» **What you should do**
Number of lines below with the word "μονάδων": give it and nothing more.

━━━━━━━━

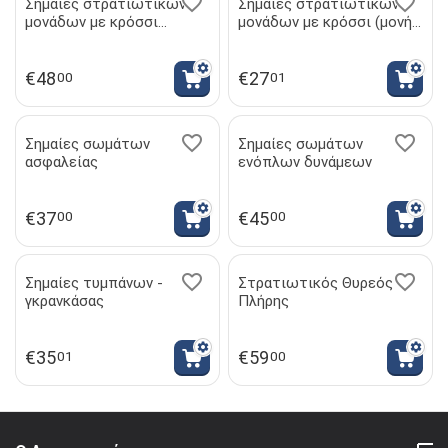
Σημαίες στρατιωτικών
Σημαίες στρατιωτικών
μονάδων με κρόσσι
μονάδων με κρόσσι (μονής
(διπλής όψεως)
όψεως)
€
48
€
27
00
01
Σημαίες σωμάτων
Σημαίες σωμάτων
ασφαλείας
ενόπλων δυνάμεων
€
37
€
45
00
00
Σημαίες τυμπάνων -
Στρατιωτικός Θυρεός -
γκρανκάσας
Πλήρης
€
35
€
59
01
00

━━━━━━━━

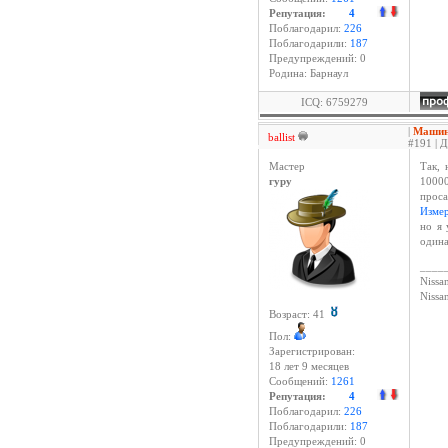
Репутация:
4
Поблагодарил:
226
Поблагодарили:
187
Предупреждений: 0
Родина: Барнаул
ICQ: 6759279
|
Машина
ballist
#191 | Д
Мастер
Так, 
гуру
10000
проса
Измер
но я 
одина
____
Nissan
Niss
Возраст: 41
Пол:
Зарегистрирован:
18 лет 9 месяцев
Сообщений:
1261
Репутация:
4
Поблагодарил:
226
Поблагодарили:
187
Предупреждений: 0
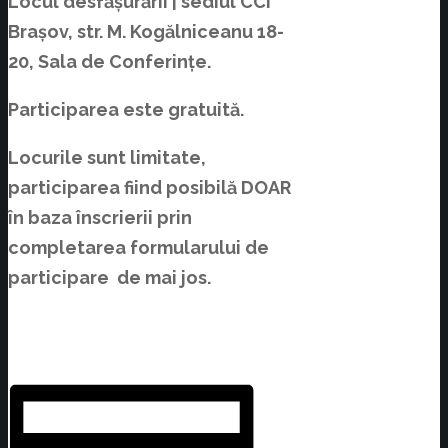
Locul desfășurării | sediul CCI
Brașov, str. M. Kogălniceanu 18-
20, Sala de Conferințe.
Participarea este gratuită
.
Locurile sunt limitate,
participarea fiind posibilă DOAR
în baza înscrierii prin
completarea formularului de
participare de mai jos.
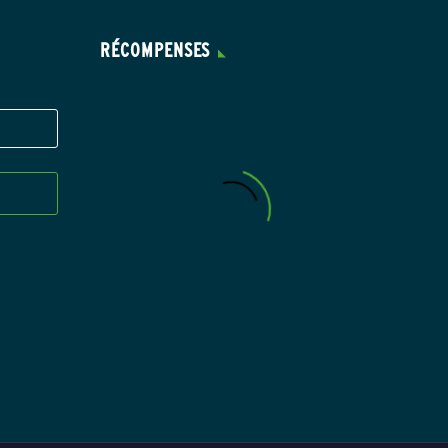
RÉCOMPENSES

━━━━━━━━

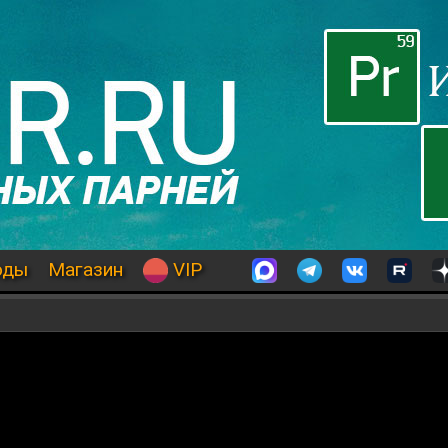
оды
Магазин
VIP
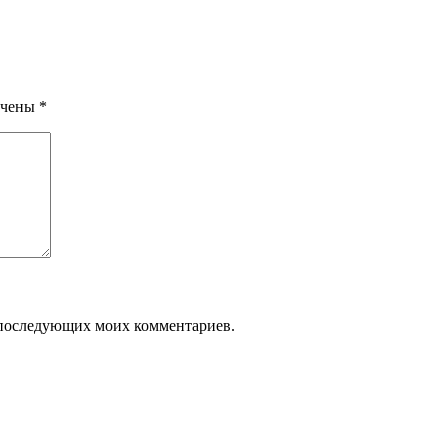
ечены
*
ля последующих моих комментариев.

━━━━━━━━

» **Exercise solution**
2